Son petit discours me fit sourire alors qu'il s'emportait presque, postillonnant des morceaux de pain tout en parlant. Je savais déja tout ça, et non il valait mieux ne contacter personne à l'extérieur, pour lui comme pour nous.

"Je..verrai un peu plus tard pour ta proposition Pev', j'aurais peut-être mieux à faire."

Comme quitter le pays si on m'en laissait l'occasion. Si Arutha ne décidait pas de me vendre demain, il pourrait le faire à n'importe quel moment, il pourrait même prendre un sale et malin plaisir à me tenir sur les nerfs, me faire ronger par la peur à chaque instant avant de me jeter en pâture aux Mangemorts. Il était hors de question que je subisse cette émotion désagréable et si étrangère des jours entiers, à guetter les Listes Noires et à sursauter à chaque intrusion vers ma personne.

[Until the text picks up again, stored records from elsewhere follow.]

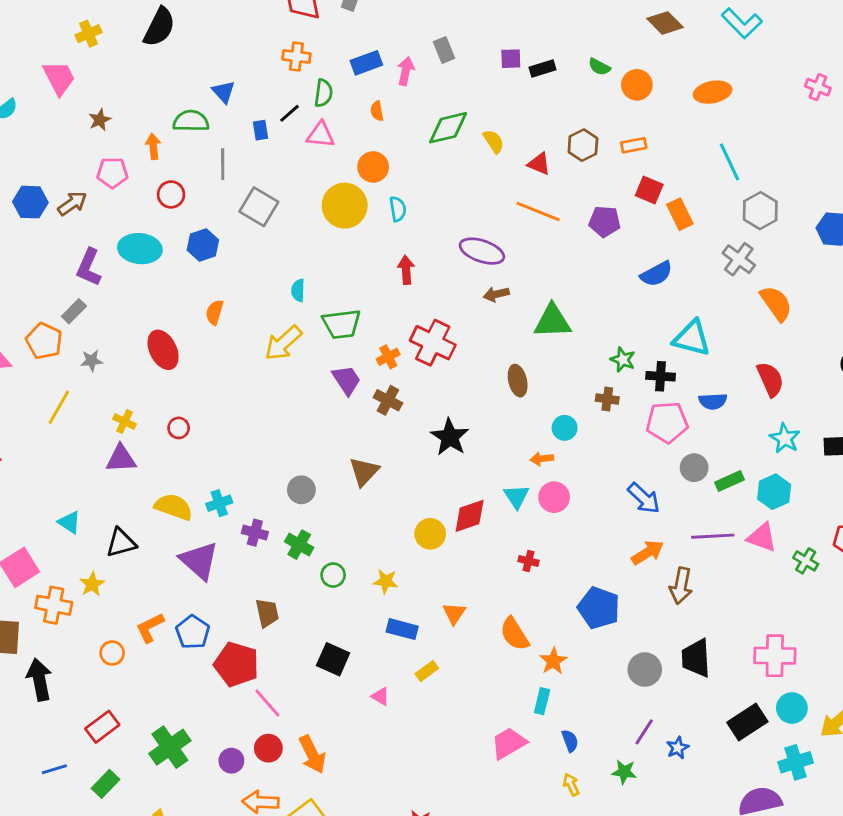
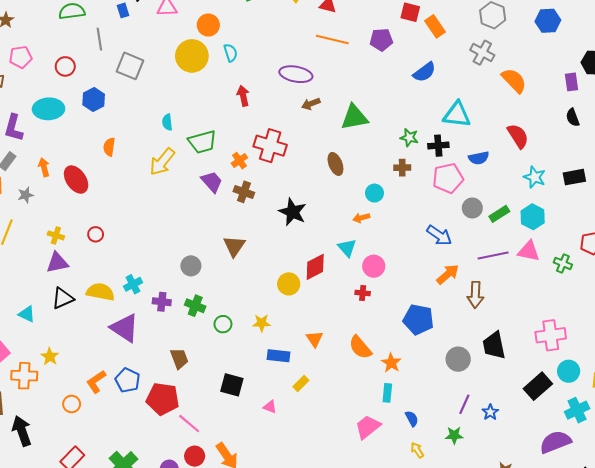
orange arrow: (153, 146) -> (44, 167), moved
pink circle: (554, 497) -> (374, 266), moved
black triangle: (121, 543) -> (63, 298), moved

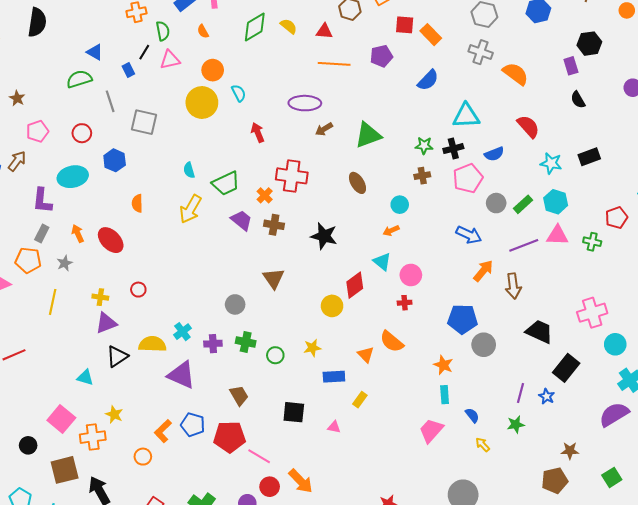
black trapezoid: (494, 345) -> (539, 332), turned 136
orange semicircle: (360, 347) -> (392, 342), moved
gray circle: (458, 359) -> (484, 345), moved
black rectangle: (538, 386) -> (566, 368), moved

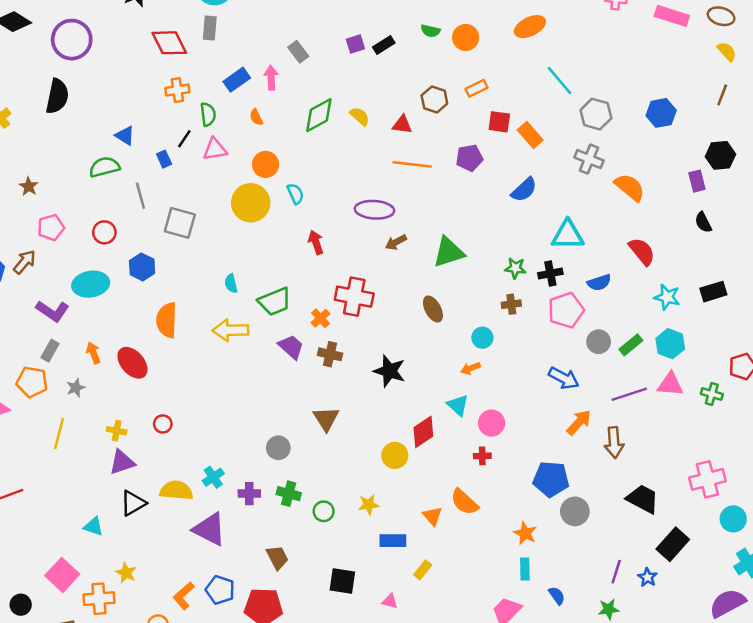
purple L-shape: (42, 201) -> (53, 311), turned -64
orange semicircle: (137, 203) -> (167, 320), size x1.6
yellow arrow: (191, 209) -> (230, 330), turned 56

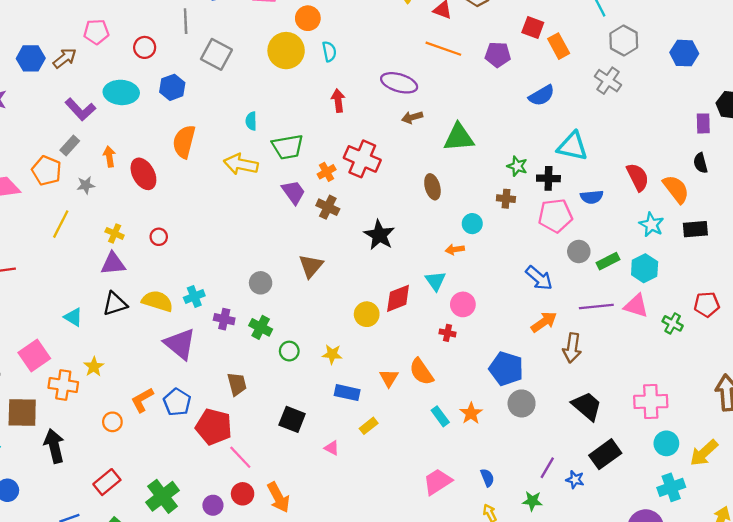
orange semicircle: (630, 187) -> (676, 189), moved
cyan rectangle: (525, 569) -> (440, 416), moved, turned -48
blue star: (648, 577) -> (575, 480), turned -30

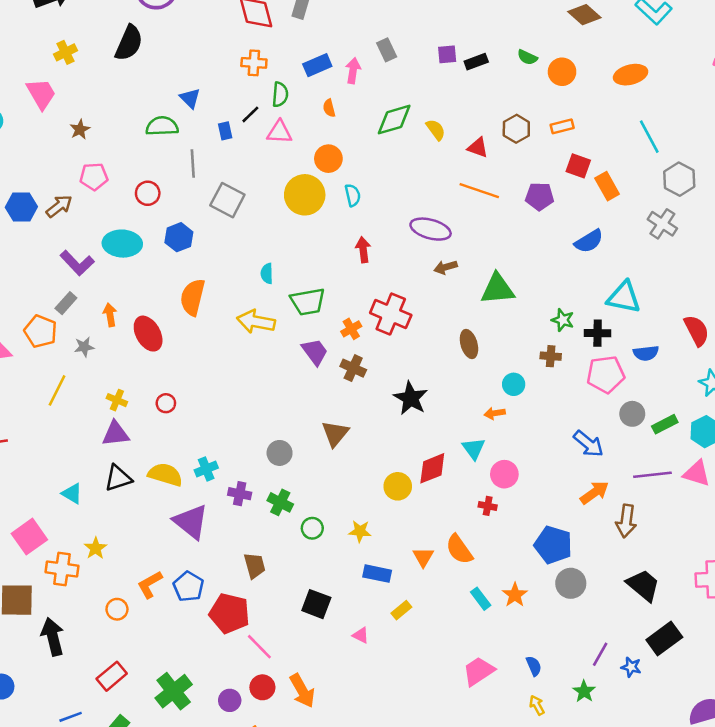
green star: (532, 501) -> (584, 691), turned 30

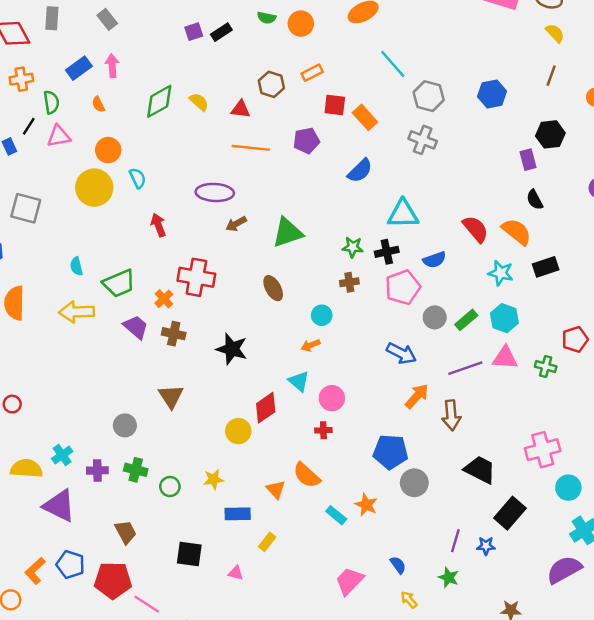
gray rectangle: (387, 50) -> (107, 19), moved

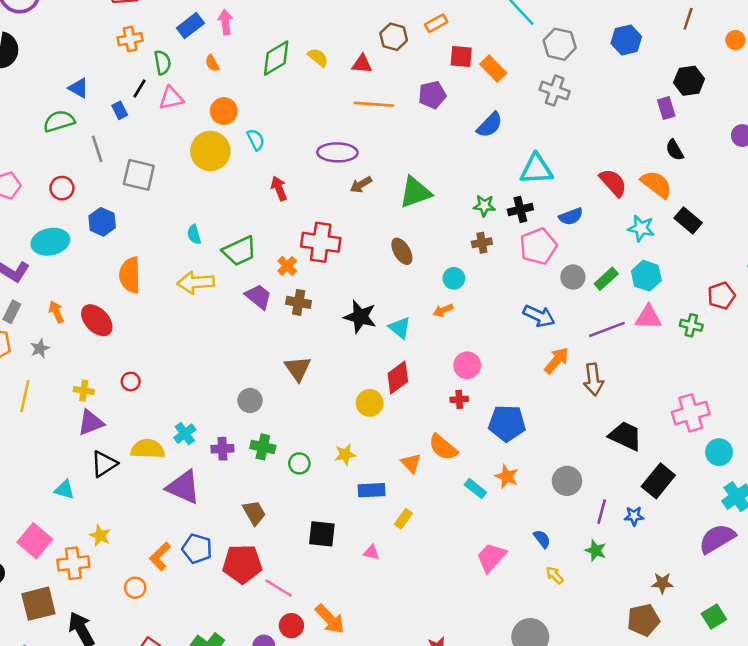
black rectangle: (546, 267) -> (688, 220), turned 60
cyan triangle: (299, 381) -> (400, 328), moved
blue pentagon: (391, 452) -> (507, 423), moved
gray circle: (414, 483) -> (567, 481), moved

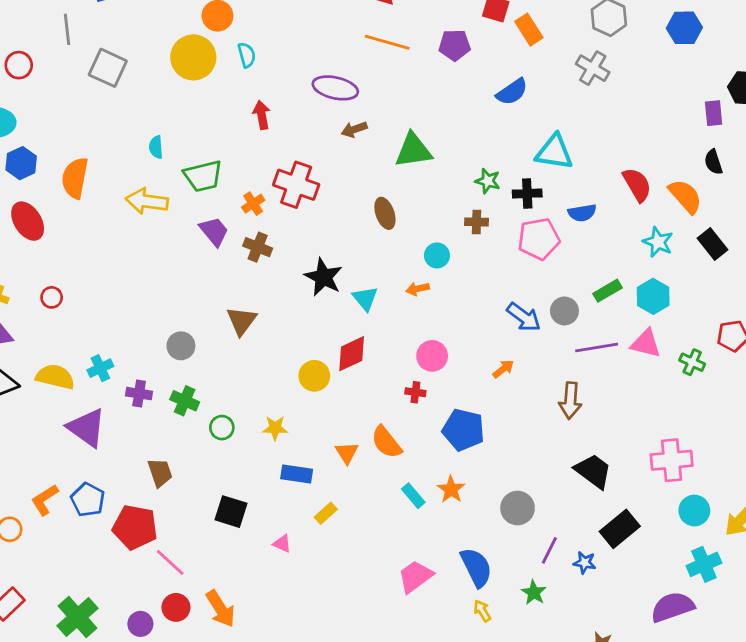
blue hexagon: (102, 222) -> (21, 163), moved
gray circle: (573, 277) -> (564, 311), moved
orange arrow: (557, 360) -> (503, 369), moved, size x0.7
blue semicircle: (542, 539) -> (476, 567), size x1.8

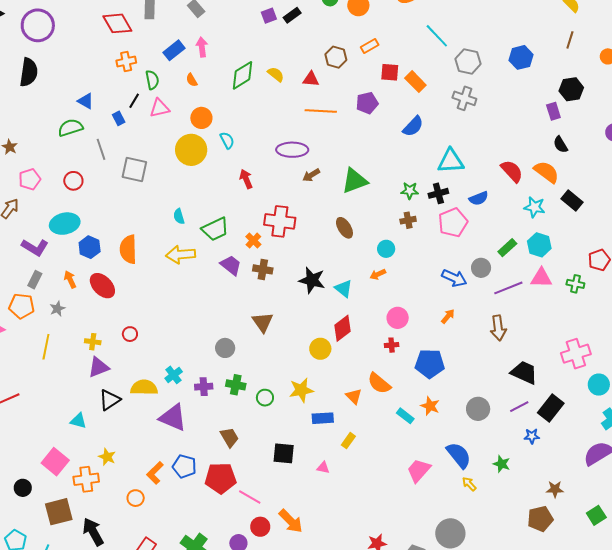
yellow star: (275, 428) -> (301, 390), size x1.4
purple line: (549, 550) -> (519, 407), moved, turned 48

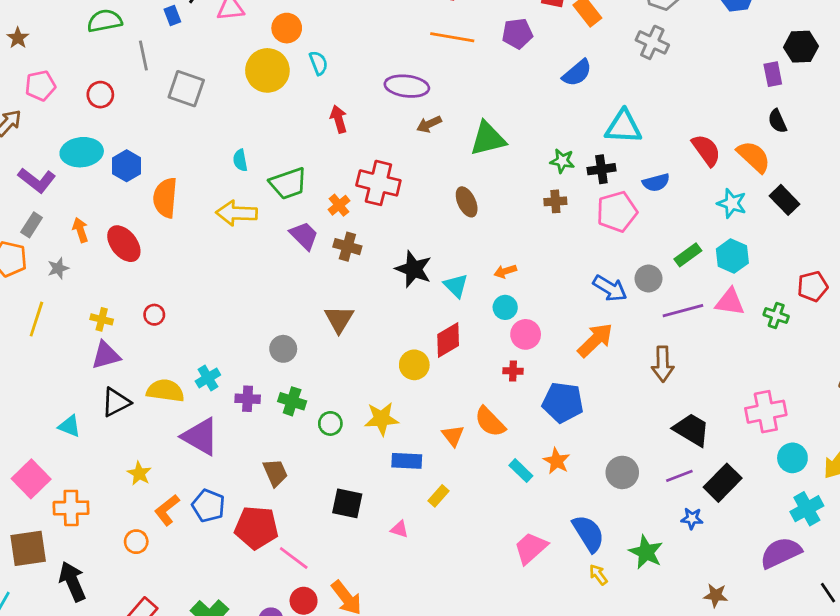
blue hexagon: (90, 247) -> (127, 166), moved
cyan circle: (386, 249) -> (505, 307), moved
orange arrow: (448, 316) -> (595, 340), size x1.8
yellow star: (107, 457) -> (139, 474), moved
green star: (502, 464) -> (646, 552), size x1.4

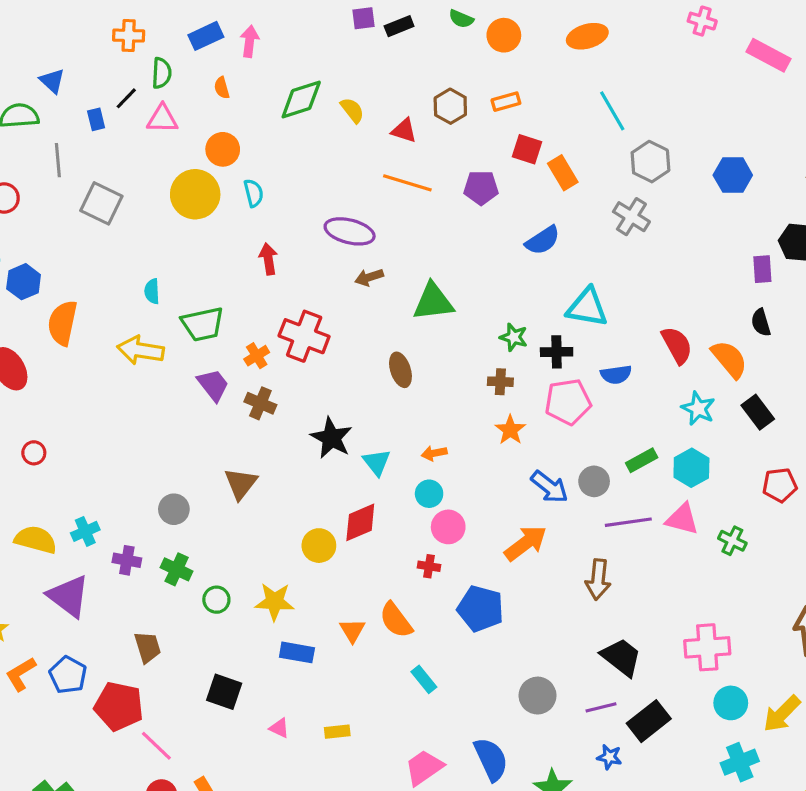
red pentagon: (813, 286) -> (780, 485), moved
orange star: (557, 461) -> (510, 430), moved
yellow rectangle: (439, 496) -> (337, 732), moved, turned 35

S'il pouvait étrangement décéder d'un effet secondaire d'un quelconque sortilège de la bataille, cela m'arrangerait franchement et changerait peut-être mon point de vue de la situation.. D'ici là, je ne pouvais que prendre mon mal en patience et imaginer le pire, les nerfs a vifs.

Je terminais mon sandwich, l'estomac apaisé, à défaut de l'esprit et du reste de mes blessures. Je pourrais surement lancer le finite là..

"En attendant, nous sommes tous enfermés ici comme des souris dans leur trou, attendant l'arrivée de la cavalerie de mustélidés ou le coup fatal de ces rats de Phénix..."

Je soupirais avant d'améliorer ma position contre le mur et de récupérer ma propre baguette rangée dans un étui similaire à celui de Peverus, un cadeau de sa part qui commençait à dater mais rester toujours aussi superbement gravé et runé, notre blason familial y figurant fièrement. Avant de pointer l'artéfact sorcier vers mon visage.

"Je vais juste annuler mon sortilège de métamorphose pour dormir tranquillement..Il pourrait avoir des effets secondaires désagréables sinon."

Expliquais-je au sorcier sans entrer dans les détails, il n'avait pas besoin de tout savoir.

Quelques mouvements et une formule plus tard, le tout accompagné des mêmes douleurs que je dissimulais difficilement, je parvins à reprendre mon apparence, le souffle court, vidé de toute énergie, les bras ballants, fermant les yeux et les lèvres pincées pour éviter de me laisser submerger ma le flot douloureux massif et la nausée. Il me fallait juste me reposer quelques heures, le reste attendrait, qu'il soit bon ou mauvais, je ne pouvais plus rien y faire maintenant.